8th session: October 22 (Sat) "Cultural Landscape of Okazaki and Lake Biwa Canal ~ Changes in Land Use in the Okazaki Area Surrounding the Ohto Canal"

Lecturer: Masatoshi Shiraki, Lecturer, Osaka Prefecture University Institute for the Promotion of Higher Education

We will explain the transition of the landscape of the Okazaki area in modern times, mainly by showing maps and photographs. The significance of the Lake Biwa Canal regulating the land use of the area was significant, and the area, which was only a suburban farming village in the late modern period, was transformed into a holiday space that represents Kyoto, where villas, factories, museums, zoos, and Heian Jingu shrines are concentrated. On the other hand, the area still retains some of its characteristics from the early modern period, and since it was not spared from postwar development, it is clarified that the current Okazaki area is a suburban area formed in a mosaic shape.

9th session November 12 (Sat) "Traditional soup stock of Japan ~ its deliciousness and contribution to health"

Lecturer: Toru Fushiki, Professor, Faculty of Agriculture, Ryukoku University

Dashi is an important part of the taste of Japan food.
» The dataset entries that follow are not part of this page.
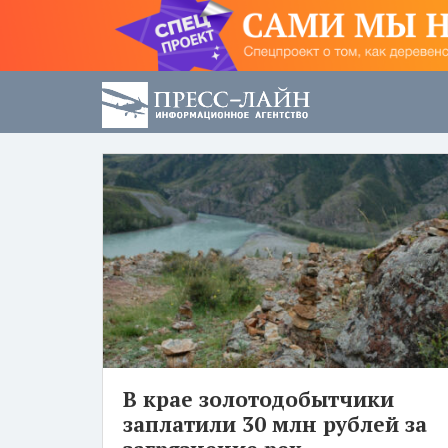
В крае золотодобытчики
заплатили 30 млн рублей за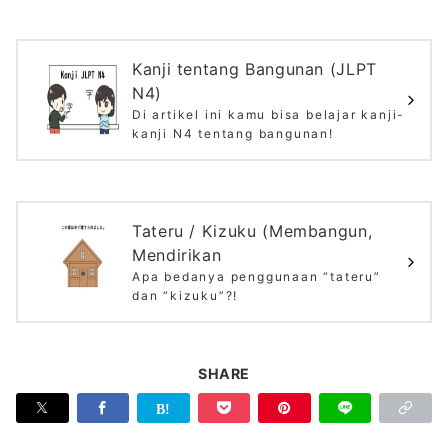
Kanji tentang Bangunan (JLPT
N4)
Di artikel ini kamu bisa belajar kanji-
kanji N4 tentang bangunan!
Tateru / Kizuku (Membangun,
Mendirikan
Apa bedanya penggunaan “tateru”
dan “kizuku”?!
SHARE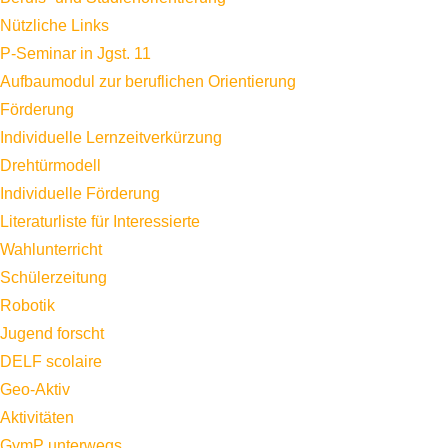
Nützliche Links
P-Seminar in Jgst. 11
Aufbaumodul zur beruflichen Orientierung
Förderung
Individuelle Lernzeitverkürzung
Drehtürmodell
Individuelle Förderung
Literaturliste für Interessierte
Wahlunterricht
Schülerzeitung
Robotik
Jugend forscht
DELF scolaire
Geo-Aktiv
Aktivitäten
GymP unterwegs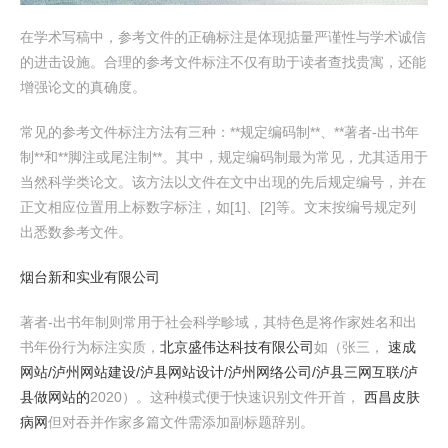
在学术写稿中，参考文件的正确标注是体现掂量严谨性与学术诚信
的进击设施。合理的参考文件标注不仅有助于读者查找贵寓，还能
增强论文的真确度。
常见的参考文件标注方法有三种：**规定编码制**、**著者-出书年
制**和**脚注或尾注制**。其中，规定编码制最为常见，尤其适用于
当然科学类论文。该方法以文件在文中出现的先后规定编号，并在
正文相应位置用上标数字标注，如[1]、[2]等。文末按编号规定列
出悉数参考文件。
烟台新和实业有限公司
著者-出书年制则常用于社会科学畛域，其特色是将作家姓名和出
书年份行为标注实质，
北京盛伟达科技有限公司
如（张三，
速成
网站/泸州网站建设/泸县网站设计/泸州网络公司/泸县三网互联/泸
县做网站的
2020）。这种模式便于快速识别文件开首，
西昌皮肤
病网
但对吞并作家多篇文件需添加副标题辞别。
However, there are many things that can be called dashi in France, China, and other parts of the world. The traditional dashi of Japan, for example, is to draw kelp and bonito flakes in a short time so that there is no unpleasant taste. Our commitment to pure umami makes the most of the deliciousness of the ingredients. While explaining the reasons for the deliciousness of traditional dashi, I would like to clarify the relationship between healthy Japan food and dashi.

10th December 10 (Sat) "From the stage of Shimizu"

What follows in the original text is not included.